Berlin's Senate Department for Urban Development and Housing confirmed earlier this year that a growing share of property listings filed through the city's digital permit and registration systems contained repeated or recycled images — the same photograph of a Kreuzberg courtyard appearing in dozens of separate applications, or a single kitchen shot used across unrelated rental units in Neukölln and Wedding alike. The problem, known in data management as duplicate image contamination, is warping address-level records and complicating the already fraught work of tracking the city's housing stock.
The timing matters because Berlin is mid-cycle in a push to digitise its Liegenschaftskataster — the official land and property registry — by the end of 2027. Dirty image data does not just look sloppy. It creates false equivalences between properties, slows automated valuation models used by the city assessor's office, and can obscure whether a listed unit actually exists or has been cosmetically repackaged to dodge rent-cap rules under the Mietendeckel successor policies the SPD-led coalition has been piloting since late 2025.
What Berlin Is Actually Doing
The Senatsverwaltung für Stadtentwicklung, Bauen und Wohnen has been working with the Fraunhofer Institute for Telecommunications in Berlin — whose main campus sits near the Gürtelstraße in Lichtenberg — on a perceptual hashing pipeline that flags near-identical images before they are ingested into the master registry. Perceptual hashing converts an image into a compact fingerprint; two photographs that are visually the same but have been slightly cropped or recoloured still produce fingerprints close enough to trigger a review flag. The institute began piloting the tool with a subset of listings in the Mitte and Friedrichshain-Kreuzberg districts in January 2026.
The city's housing data portal, operated through the Berlin Open Data platform at daten.berlin.de, is separately running a parallel audit. According to documentation published on the portal in March 2026, approximately 14 percent of image assets attached to rental-unit submissions between 2023 and 2025 shared a perceptual hash with at least one other submission. That figure climbs to roughly 22 percent when the analysis is narrowed to listings in postcodes covering Neukölln, Tempelhof and parts of Spandau — areas where rapid turnover of short-term lets has been most acute.
How Berlin Compares Globally
Other European cities have moved earlier and, in some cases, further. Amsterdam's municipality embedded duplicate-detection requirements directly into its BAG — the Basisregistratie Adressen en Gebouwen, the national address and building base registry — as far back as 2022, requiring that all property photographs submitted through the city's permit portal pass an automated similarity check before a dossier can proceed. The Dutch approach uses a threshold of 95 percent similarity to block duplicates outright rather than merely flag them for human review.

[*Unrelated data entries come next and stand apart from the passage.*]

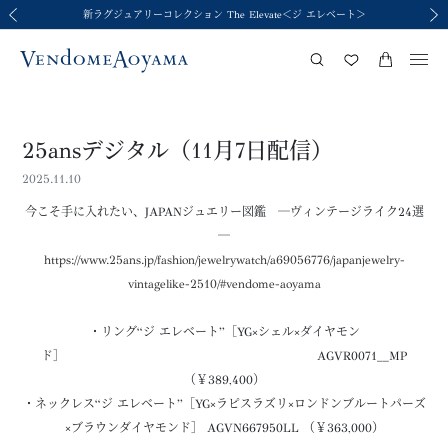
新ラグジュアリーコレクション The Elevate＜ジ エレベート＞
令和8年熊本地震の影響による荷物のお届けについて
令和8年熊本地震の影響による荷物のお届けについて
2026年春夏コレクション Brise-légère
2026年春夏コレクション Brise-légère
前の画像
次の
25ansデジタル（11月7日配信）
2025.11.10
今こそ手に入れたい、JAPANジュエリー図鑑 ―ヴィンテージライク24選
―
https://www.25ans.jp/fashion/jewelrywatch/a69056776/japanjewelry-
vintagelike-2510/#vendome-aoyama
・リング“ジ エレベート”［YG×シェル×ダイヤモン
ド］ AGVR0071__MP
（￥389,400）
・ネックレス“ジ エレベート”［YG×ラピスラズリ×ロンドンブルートパーズ
×ブラウンダイヤモンド］ AGVN667950LL （￥363,000）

Tokyo's approach is structurally different. The Tokyo Metropolitan Government has outsourced image deduplication to the three major real-estate portal operators — Suumo, At Home and Homes — rather than running it at the administrative layer. That market-led model has produced faster clearance rates on consumer-facing listings but leaves the underlying municipal cadastre less protected. Vienna sits closer to Berlin's current position: its Stadt Wien Stadtentwicklung directorate announced a digitisation audit in October 2025 that includes image integrity checks, but the tools were not fully operational as of last quarter.
London, despite having the UK's most active property market, has no centralised image registry for rental listings at the municipal level, meaning the duplicate problem there is managed — inconsistently — by individual boroughs and private portal operators.
For Berliners practically navigating the rental market, the most immediate upshot is that listings on portals like ImmobilienScout24 that originate from agency partners feeding directly into city-registered stock should, in theory, be cleaner by the end of 2026 if the Fraunhofer pilot scales as planned. The Senate department has indicated it will publish a progress report in the fourth quarter of 2026. Anyone filing a formal Wohnungsanmeldung — the registration required to establish residency at a new address — and encountering mismatched photographic records can raise a dispute through the Bürgeramt system, with the relevant Bezirksamt acting as the first point of contact.